Take Amber Rudd, a former director of companies located in tax havens. The problem with Rudd is that when she’s on TV, all I can see is a juicy steak fashioned into the number 346: that’s the number of votes she has left after her majority collapsed this year, from 4,796 in 2015. Her desperation has driven her to hire Lynton Crosby, after his dazzling success in this year’s general election. I look forward to joining hundreds of activists campaigning in Hastings and Rye as part of Momentum’s Unseat campaign.

Then there’s Boris Johnson, a bumbling vulture who is already feasting on the carcass of May’s leadership before it has even properly expired. There are two types of Tories: one who realises that Johnson will repel the younger voters that the party needs in order to win an election; and another who is completely and utterly deluded.
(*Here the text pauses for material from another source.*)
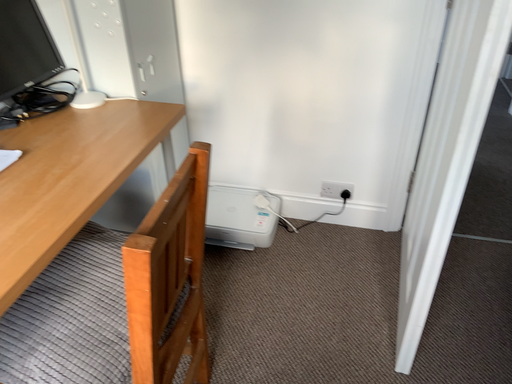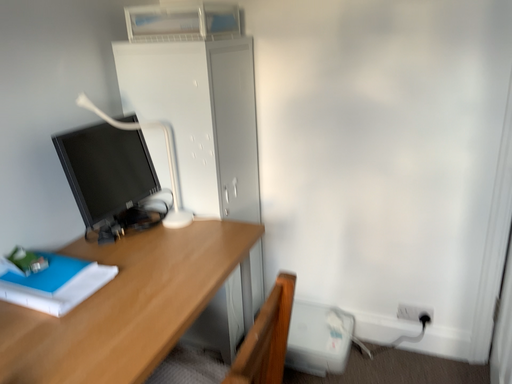 Question: Which way did the camera rotate in the video?

Choices:
 (A) rotated downward
 (B) rotated upward

Answer: (B)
Not as deluded as those who have come down with a serious case of Moggmania, of course. What are these people thinking? Do they really think those repelled by May’s Tories in favour of Corbyn’s Labour party are going to see an 18th-century eccentric proffering a combination of hardcore economic Thatcherism and uncompromising social conservatism and say, “Yes please, sign me up”?

But it was Philip Hammond’s speech yesterday that gave away the true extent of the Tory malaise. He echoed May’s view that Corbyn had broken the political consensus. Most of his speech was a red-baiting rant warning of an impending Marxist seizure of power. What it revealed is that the Tories are out of ideas and out of vision, and worry they will be out of power sooner rather than later. They can see that the consensus has collapsed, but they don’t have the faintest idea of what to do about it other than ramp up the fear and loathing towards the opposition.
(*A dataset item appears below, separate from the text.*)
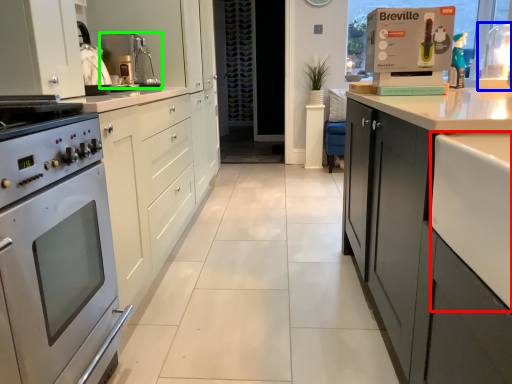 Question: Which object is the farthest from counter top (highlighted by a red box)? Choose among these: appliance (highlighted by a blue box) or kitchen appliance (highlighted by a green box).

Choices:
 (A) appliance
 (B) kitchen appliance

Answer: (A)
But it is not all over for the Tories. Labour should be full of enthusiastic momentum, but not complacency. The Tories’ polling has solidified around the 40 point mark since the election. Their electoral coalition is substantially older, sure, than Labour’s, but much of it represents a solid anti-socialist bloc, united by fear of what will happen when Britain’s current social order falls.

Nonetheless, there is a growing sense that the country is on the verge of a peaceful, democratic revolution, one that will replace the old society and not simply tinker with it. There is a very real prospect, at least, that this can happen. And that explains the panic enveloping the Conservative party.